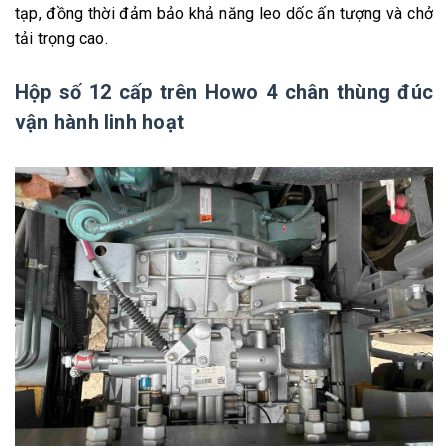
tạp, đồng thời đảm bảo khả năng leo dốc ấn tượng và chở
tải trọng cao.
Hộp số 12 cấp trên Howo 4 chân thùng đúc
vận hành linh hoạt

# # # #

- [Action item]: Give back the whole listing as it stands, minus its pictures.

- [Finished exercise]:
tạp, đồng thời đảm bảo khả năng leo dốc ấn tượng và chở
tải trọng cao.
Hộp số 12 cấp trên Howo 4 chân thùng đúc
vận hành linh hoạt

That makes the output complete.